Человек ходит по камере и, подолгу останавливаясь у окна, с тоской глядит на далекие, фиолетовые горы, на голубую, морскую зыбь, где растопленный, золотистый воздух баюкает огромные, молочные облака.
Губы его шепчут:
– Катя, милая, где ты, где? Пиши мне, пиши же, пиши!..
Кирпич и музыка>*
Звали его – Евстигней, и весь он был такой же растрепанный, как имя, которое носил: кудластый, черный и злой. Кудласт и грязен он был оттого, что причесывался и умывался крайне редко, больше по воскресеньям; когда же парни дразнили его «галахом» и «зимогором», он лениво объяснял им, что «медведь не умывается и так живет». Уверенность в том, что медведь может жить, не умываясь, в связи с тучами сажи и копоти, покрывавшей его во время работы у доменных печей, приводила к тому, что Евстигнея узнавали уже издали, за полверсты, вследствие оригинальной, но мрачной окраски физиономии. Определить, где кончались его волоса и где начинался картуз, едва ли бы мог он сам: то и другое было одинаково пропитано сажей, пылью и салом.
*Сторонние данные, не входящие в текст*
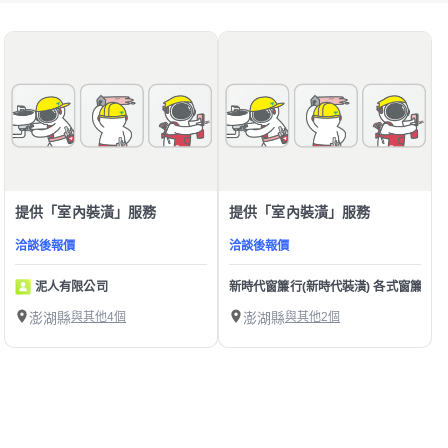
提供「室內裝潢」服務
提供「室內裝潢」服務
洽談後報價
洽談後報價
泥人有限公司
新時代窗簾行(新時代裝潢) 各式窗簾 | 塑膠地板
澎湖縣
與其他4個
澎湖縣
與其他2個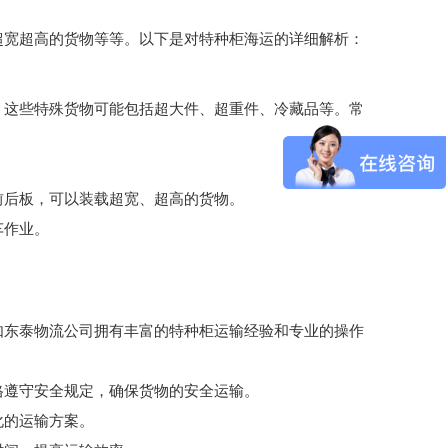
超宽超高的货物等等。以下是对特种柜海运的详细解析：
。这些特殊货物可能包括超大件、超重件、冷藏品等。常
前后板，可以装载超宽、超高的货物。
车作业。
如东泰物流公司拥有丰富的特种柜运输经验和专业的操作
格遵守安全规定，确保货物的安全运输。
化的运输方案。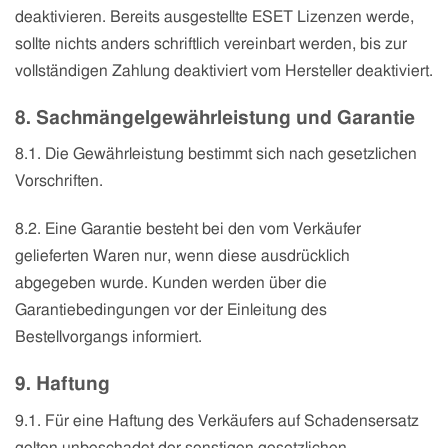
deaktivieren. Bereits ausgestellte ESET Lizenzen werde,
sollte nichts anders schriftlich vereinbart werden, bis zur
vollständigen Zahlung deaktiviert vom Hersteller deaktiviert.
8. Sachmängelgewährleistung und Garantie
8.1. Die Gewährleistung bestimmt sich nach gesetzlichen
Vorschriften.
8.2. Eine Garantie besteht bei den vom Verkäufer
gelieferten Waren nur, wenn diese ausdrücklich
abgegeben wurde. Kunden werden über die
Garantiebedingungen vor der Einleitung des
Bestellvorgangs informiert.
9. Haftung
9.1. Für eine Haftung des Verkäufers auf Schadensersatz
gelten unbeschadet der sonstigen gesetzlichen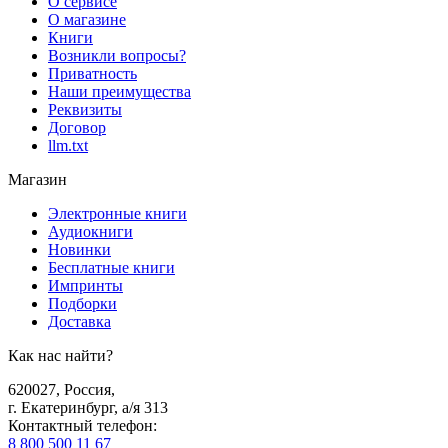
О сервисе
О магазине
Книги
Возникли вопросы?
Приватность
Наши преимущества
Реквизиты
Договор
llm.txt
Магазин
Электронные книги
Аудиокниги
Новинки
Бесплатные книги
Импринты
Подборки
Доставка
Как нас найти?
620027
,
Россия
,
г. Екатеринбург, а/я 313
Контактный телефон
:
8 800 500 11 67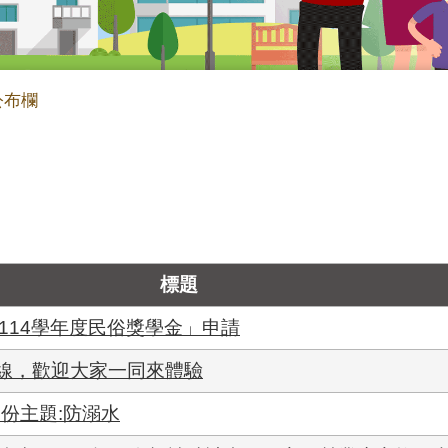
公布欄
標題
114學年度民俗獎學金」申請
上線，歡迎大家一同來體驗
月份主題:防溺水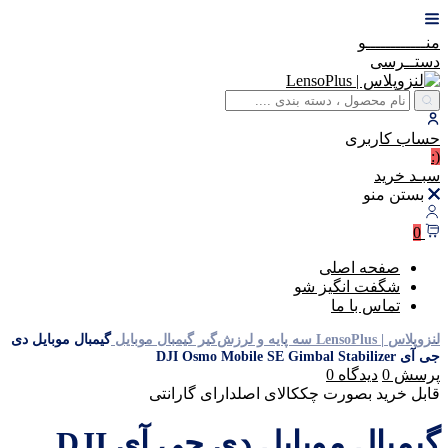
منــــــــــــو
دستــرسی
حساب
کاربری
(:
سبـد
خرید
بستن منو
0
صفحه اصلی
شگفت انگیز شو
تماس با ما
لنزوپلاس | LensoPlus
سه پایه و لرزش‌گیر
گیمبال موبایل
گیمبال موبایل دی
جی آی DJI Osmo Mobile SE Gimbal Stabilizer
پرسش
0
دیدگاه
0
قابل خرید بصورت چک
کالای اصل
دارای گارانتی
گیمبال موبایل دی جی آی DJI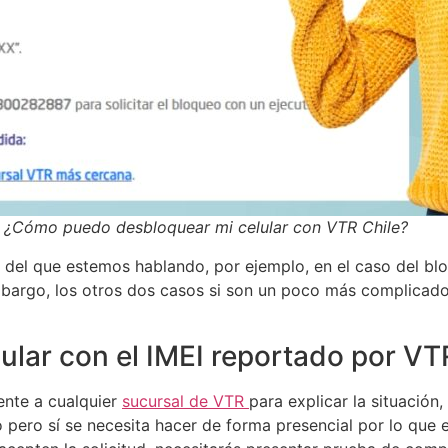
¿Cómo puedo desbloquear mi celular con VTR Chile?
 del que estemos hablando, por ejemplo, en el caso del bl
mbargo, los otros dos casos si son un poco más complicado
lar con el IMEI reportado por VT
ente a cualquier
sucursal de VTR
para explicar la situación
 pero sí se necesita hacer de forma presencial por lo que 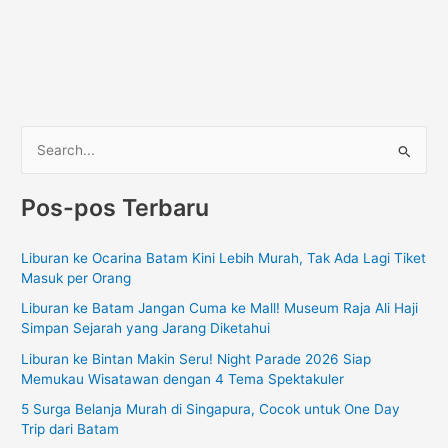
C
a
Pos-pos Terbaru
r
i
Liburan ke Ocarina Batam Kini Lebih Murah, Tak Ada Lagi Tiket
u
Masuk per Orang
n
Liburan ke Batam Jangan Cuma ke Mall! Museum Raja Ali Haji
t
Simpan Sejarah yang Jarang Diketahui
u
Liburan ke Bintan Makin Seru! Night Parade 2026 Siap
k
Memukau Wisatawan dengan 4 Tema Spektakuler
:
5 Surga Belanja Murah di Singapura, Cocok untuk One Day
Trip dari Batam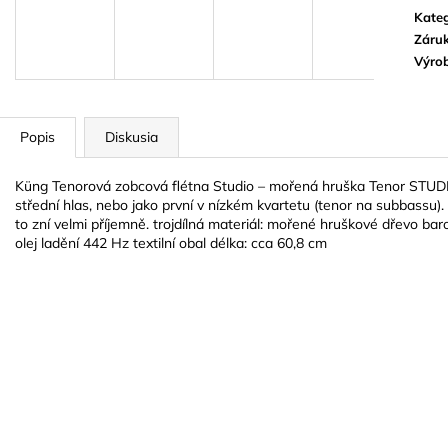
BLUE JUICE VALVE OIL - OLEJ NA
VANDOREN JAV
Kateg
PIESTY
NA ALT SAXOF
Záru
9,30 €
3,50 €
Výro
Popis
Diskusia
Küng Tenorová zobcová flétna Studio – mořená hruška Tenor STUDIO
střední hlas, nebo jako první v nízkém kvartetu (tenor na subbassu).
to zní velmi příjemně. trojdílná materiál: mořené hruškové dřevo bar
olej ladění 442 Hz textilní obal délka: cca 60,8 cm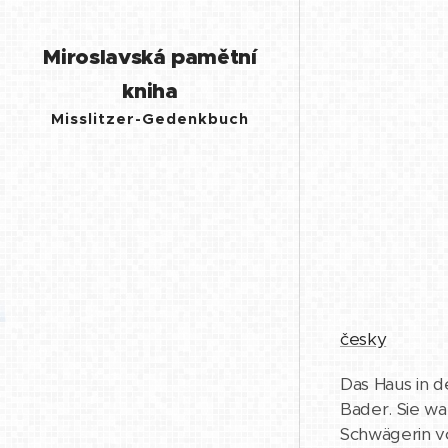
Miroslavská pamětní
kniha
Misslitzer-Gedenkbuch
česky
Das Haus in d
Bader. Sie wa
Schwägerin v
Себя он считал добрым, хотя мнение татар, катавших руду на вагонетках и живших с ним вместе в дымной, бревенчатой казарме, было на этот счет другое. Скуластые уфимские «князья», голодом и неурожаем брошенные на заработки в уральский лес, всегда враждебно смотрели на Евстигнея и всячески препятствовали ему варить свинину на одной с ними плите, где, в жестяных котелках, пенился и кипел неизменный татарский «махан»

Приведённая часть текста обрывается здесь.